新米の冒険 駅から続く電車通りから外れて海沿いの遊歩道を軽く駆け抜け、公園の端まで来るとそこから人々が憩う様子をふわふわと潮風を浴びながら眺める。この景色は元々は海から見る予定であったけれども、あいにく天候の折り合いが悪くて叶わなかった。それ自体はいまも残念に思っているものの、こうして別の機会にでも自ら赴けるあたり、人の身に意識を宿したことのありがたさを感じる。まだ慣れていないのもあってしばしばバランスを崩してしまうけれど。本体の性質のせいかこの身体でも走るのは好きだ。でもたまにはゆっくり歩くのも良いな、と遊ぶ幼い子供の笑い声や木々のざわめきを耳にしつつ元来た道を戻るべく振り返る。
「こんにちは!」
いつからいたのか、視界の手を伸ばせば触れられる距離に子供が立っていて、思わずびくっと身体が跳ねた。やや緊張した面持ちで声を掛けてきた子供は背格好からしてまだ小児料金が適用される年頃に見える。驚いて真っ白になった頭でもそれだけは真っ先に過ってちょっと可笑しくなった。落ち着いて思考を巡らせる。確か出掛ける前に先輩からは「人からは見えないのだから、もし迷ったら呼びなさいね」と言って携帯を持たせてくれたのだけれど。中には見える人もいる、ということなのでしょうか。こんなことなら対策を聞いておくんだったと内心はあたふたとしながら何を言うべきかを考える。
「あ。えっと、はろー?」
こちらが逡巡している間に日本語が通じていないと判断したのか、覚えたての様なたどたどしい英語を口にしつつ不安そうな表情を覗かせる。

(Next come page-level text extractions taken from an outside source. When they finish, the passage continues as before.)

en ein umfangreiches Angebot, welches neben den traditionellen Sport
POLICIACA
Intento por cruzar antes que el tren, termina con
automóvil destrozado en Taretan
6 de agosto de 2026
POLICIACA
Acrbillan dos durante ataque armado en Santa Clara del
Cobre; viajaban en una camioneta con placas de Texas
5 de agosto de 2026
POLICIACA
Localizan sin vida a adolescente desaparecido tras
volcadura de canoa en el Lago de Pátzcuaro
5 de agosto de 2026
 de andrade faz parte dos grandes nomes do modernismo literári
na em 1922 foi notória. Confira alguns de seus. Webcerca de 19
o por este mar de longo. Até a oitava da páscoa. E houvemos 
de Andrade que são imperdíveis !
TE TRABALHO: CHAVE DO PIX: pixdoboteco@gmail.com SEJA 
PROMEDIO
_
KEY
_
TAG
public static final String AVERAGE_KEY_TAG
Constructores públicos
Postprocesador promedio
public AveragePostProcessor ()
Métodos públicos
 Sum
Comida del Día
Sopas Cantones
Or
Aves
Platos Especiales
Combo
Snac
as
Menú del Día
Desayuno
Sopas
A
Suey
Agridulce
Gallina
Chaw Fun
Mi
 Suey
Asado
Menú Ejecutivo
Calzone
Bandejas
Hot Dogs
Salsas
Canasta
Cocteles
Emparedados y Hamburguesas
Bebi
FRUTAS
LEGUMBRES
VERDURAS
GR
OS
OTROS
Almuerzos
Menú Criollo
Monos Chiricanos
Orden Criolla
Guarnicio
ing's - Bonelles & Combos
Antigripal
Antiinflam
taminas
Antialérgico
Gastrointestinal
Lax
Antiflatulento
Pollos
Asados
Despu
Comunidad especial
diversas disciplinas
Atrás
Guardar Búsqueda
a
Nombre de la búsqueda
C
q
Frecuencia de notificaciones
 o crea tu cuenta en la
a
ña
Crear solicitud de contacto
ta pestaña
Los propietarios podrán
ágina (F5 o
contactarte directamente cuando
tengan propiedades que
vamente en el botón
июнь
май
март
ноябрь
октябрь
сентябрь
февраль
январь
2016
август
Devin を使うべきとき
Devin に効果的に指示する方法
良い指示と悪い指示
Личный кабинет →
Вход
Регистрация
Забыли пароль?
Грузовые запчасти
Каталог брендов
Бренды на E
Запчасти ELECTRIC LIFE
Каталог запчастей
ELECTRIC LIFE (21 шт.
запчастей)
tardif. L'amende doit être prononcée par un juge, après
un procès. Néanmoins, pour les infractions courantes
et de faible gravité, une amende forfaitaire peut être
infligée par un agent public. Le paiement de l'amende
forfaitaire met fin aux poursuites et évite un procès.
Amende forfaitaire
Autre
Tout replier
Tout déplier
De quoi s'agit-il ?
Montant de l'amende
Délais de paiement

「ごめんなさい。ちょっとびっくりしてしまって。あなたはお一人?」
「……うん! 今日はみんないそがしいからひとりで来ててね、お姉ちゃんがすっごくはやく走っていくのが見えたからお話したくて」
にこにこと笑う顔に頭を抱えそうになる。ごめんなさい先輩。早々に人間の振りを失敗したみたいです。もうすぐ開業なのに半人前の後輩を叱ってください……。落ち込む内心を知らないままの子供は嬉しそうに言葉を続けている。
「お姉ちゃんのおうちはどこにあるの? あとね、お名前聞いてもいい? そうだ、さきにじぶんのなまえ言わなきゃ。わたしはね、やはぎ! おうちはそこ」
質問と自己紹介を聞き流しそうになって、ん? と引っ掛かりを覚える。そこ、と言って指差したのは対岸の住宅地……ではなく造船所の方だ。
「もう一度、お名前聞いてもいい?」
「やはぎ。わたしは5ばん。お姉ちゃんもおふねさん?」
そういうことか、とほっと息を吐く。見た目どおりの人の子であれば危うく妙な噂が立つところだった。気持ちを切り替え、猛特訓で鍛えられた笑みを添えて名乗る。
「違うの。私はJR九州の新幹線、N700S。もうすぐ受け継ぐかもめの名前なら聞いたことがあるかな。お家は大村にあります。私自身は駅にいることもあるから、もしまた見掛けたらよろしくね」
どうやら想定外の存在だったようで、ろくまるさんという誰かの名前? らしきものや感嘆の声を漏らしながら目をぱちくりとさせて驚いている。思いがけず異文化交流をすることになった。戻ったら報告することが山盛りになりそうで、先輩がどんな顔で聞くか想像するとなんだか楽しい。
似たような存在といっても再び姿を見ることが叶うとは限らない。一期一会を大切に。